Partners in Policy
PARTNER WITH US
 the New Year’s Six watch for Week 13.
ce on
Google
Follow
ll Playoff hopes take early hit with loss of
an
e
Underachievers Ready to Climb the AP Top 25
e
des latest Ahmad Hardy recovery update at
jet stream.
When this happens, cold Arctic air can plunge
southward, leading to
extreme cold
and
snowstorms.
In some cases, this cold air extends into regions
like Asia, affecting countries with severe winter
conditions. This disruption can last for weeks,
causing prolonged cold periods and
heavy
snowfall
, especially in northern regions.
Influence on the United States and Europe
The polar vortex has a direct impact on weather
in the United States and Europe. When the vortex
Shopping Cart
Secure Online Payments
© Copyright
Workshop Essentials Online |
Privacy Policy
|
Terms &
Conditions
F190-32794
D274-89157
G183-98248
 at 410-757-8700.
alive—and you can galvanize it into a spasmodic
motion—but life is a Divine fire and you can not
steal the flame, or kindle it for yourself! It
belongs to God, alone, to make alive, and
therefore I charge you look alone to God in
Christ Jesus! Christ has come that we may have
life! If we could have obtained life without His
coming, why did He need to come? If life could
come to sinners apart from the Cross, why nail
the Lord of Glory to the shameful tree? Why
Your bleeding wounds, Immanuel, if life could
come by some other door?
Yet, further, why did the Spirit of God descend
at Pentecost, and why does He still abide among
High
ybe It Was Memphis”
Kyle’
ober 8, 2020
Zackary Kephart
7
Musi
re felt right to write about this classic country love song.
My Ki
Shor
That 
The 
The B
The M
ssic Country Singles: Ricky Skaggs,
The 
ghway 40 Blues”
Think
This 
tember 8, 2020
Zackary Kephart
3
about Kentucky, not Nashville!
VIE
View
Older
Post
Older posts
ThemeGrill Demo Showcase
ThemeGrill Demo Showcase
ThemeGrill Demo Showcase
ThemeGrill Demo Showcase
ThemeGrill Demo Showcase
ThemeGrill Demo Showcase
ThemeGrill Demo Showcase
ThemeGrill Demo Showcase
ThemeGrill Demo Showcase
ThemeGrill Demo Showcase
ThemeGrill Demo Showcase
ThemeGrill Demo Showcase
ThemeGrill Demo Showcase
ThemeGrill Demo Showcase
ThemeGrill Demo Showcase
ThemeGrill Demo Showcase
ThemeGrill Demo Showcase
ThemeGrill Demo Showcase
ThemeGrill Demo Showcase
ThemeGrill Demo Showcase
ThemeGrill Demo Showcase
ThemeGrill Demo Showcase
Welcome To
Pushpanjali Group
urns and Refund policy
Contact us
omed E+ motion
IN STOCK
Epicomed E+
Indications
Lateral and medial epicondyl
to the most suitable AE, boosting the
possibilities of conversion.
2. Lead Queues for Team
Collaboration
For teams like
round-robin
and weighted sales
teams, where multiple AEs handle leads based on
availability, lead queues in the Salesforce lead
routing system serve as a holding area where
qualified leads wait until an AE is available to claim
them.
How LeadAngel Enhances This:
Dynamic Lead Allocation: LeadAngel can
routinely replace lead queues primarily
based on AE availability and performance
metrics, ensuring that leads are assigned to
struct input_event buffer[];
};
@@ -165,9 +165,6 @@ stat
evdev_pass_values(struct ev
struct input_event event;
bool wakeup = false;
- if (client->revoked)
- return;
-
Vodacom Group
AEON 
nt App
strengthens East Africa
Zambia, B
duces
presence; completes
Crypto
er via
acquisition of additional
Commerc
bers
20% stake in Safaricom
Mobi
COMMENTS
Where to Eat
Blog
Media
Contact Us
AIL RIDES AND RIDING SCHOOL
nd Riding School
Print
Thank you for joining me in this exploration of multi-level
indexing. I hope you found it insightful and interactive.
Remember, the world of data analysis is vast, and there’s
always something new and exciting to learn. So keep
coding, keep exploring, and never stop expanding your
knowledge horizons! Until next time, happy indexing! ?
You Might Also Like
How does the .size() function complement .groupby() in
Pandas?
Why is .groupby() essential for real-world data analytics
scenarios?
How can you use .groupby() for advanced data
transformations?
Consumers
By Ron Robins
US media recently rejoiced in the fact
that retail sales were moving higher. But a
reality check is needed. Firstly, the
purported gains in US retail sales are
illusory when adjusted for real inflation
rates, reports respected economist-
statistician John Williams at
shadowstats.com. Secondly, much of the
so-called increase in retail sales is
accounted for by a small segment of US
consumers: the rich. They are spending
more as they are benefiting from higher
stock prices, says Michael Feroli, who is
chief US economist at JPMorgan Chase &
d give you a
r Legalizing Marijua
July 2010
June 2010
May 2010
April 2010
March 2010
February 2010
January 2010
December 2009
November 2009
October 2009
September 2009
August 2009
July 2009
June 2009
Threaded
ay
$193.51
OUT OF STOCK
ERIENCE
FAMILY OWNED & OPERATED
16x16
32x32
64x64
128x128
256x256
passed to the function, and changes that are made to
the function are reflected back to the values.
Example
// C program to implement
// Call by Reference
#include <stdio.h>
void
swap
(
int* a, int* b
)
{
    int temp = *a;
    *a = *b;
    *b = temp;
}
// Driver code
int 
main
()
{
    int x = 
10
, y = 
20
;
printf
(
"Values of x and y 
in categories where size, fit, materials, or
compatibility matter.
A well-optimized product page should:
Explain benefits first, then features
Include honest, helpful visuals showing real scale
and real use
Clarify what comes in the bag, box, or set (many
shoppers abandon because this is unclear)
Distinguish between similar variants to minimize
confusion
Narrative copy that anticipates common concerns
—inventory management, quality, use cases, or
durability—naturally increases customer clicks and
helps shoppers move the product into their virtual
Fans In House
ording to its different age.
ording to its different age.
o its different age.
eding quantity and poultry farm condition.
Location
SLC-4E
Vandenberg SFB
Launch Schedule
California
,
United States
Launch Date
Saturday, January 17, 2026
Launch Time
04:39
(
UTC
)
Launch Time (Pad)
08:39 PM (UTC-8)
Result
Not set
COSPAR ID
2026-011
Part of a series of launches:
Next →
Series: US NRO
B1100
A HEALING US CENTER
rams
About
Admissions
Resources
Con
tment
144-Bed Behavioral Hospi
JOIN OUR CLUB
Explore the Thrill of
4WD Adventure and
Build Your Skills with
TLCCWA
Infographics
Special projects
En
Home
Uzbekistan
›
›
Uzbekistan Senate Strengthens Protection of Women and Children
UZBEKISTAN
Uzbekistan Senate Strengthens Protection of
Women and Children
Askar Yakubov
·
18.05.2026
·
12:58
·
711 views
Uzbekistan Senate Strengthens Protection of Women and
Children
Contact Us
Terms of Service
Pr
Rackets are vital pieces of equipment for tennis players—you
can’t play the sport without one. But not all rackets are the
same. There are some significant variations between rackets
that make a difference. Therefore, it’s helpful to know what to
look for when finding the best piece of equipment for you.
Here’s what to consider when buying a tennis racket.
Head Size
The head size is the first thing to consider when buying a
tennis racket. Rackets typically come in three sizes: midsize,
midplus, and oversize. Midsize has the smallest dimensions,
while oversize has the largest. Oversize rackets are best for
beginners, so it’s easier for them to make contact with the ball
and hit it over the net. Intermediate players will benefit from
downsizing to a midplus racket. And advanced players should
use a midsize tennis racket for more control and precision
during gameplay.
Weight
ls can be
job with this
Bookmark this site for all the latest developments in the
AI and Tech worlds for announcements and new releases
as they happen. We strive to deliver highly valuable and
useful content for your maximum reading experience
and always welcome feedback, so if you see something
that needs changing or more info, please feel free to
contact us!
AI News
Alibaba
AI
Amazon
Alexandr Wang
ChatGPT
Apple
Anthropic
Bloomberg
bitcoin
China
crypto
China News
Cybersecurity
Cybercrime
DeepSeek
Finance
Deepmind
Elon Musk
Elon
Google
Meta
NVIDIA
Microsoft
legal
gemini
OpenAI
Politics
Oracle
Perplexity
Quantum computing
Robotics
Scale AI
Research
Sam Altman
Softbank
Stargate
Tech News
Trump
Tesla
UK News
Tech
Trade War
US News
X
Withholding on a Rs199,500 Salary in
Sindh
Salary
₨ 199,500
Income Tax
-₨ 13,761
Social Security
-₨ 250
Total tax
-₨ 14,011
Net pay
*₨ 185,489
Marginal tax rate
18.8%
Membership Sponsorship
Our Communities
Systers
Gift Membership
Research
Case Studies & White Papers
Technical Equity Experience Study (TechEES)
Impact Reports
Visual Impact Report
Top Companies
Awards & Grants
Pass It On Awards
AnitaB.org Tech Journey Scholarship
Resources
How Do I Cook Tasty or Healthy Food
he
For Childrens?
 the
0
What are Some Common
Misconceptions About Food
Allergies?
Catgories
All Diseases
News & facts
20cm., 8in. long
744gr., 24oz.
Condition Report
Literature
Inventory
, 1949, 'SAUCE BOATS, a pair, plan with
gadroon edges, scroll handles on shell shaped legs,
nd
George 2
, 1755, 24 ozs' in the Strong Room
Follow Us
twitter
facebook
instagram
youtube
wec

WHAT TO DO
For this exercise, please output exactly the lines above starting at the line with "October 2009" and ending at the line with "program to implement", ends included.

SOLUTION
October 2009
September 2009
August 2009
July 2009
June 2009
Threaded
ay
$193.51
OUT OF STOCK
ERIENCE
FAMILY OWNED & OPERATED
16x16
32x32
64x64
128x128
256x256
passed to the function, and changes that are made to
the function are reflected back to the values.
Example
// C program to implement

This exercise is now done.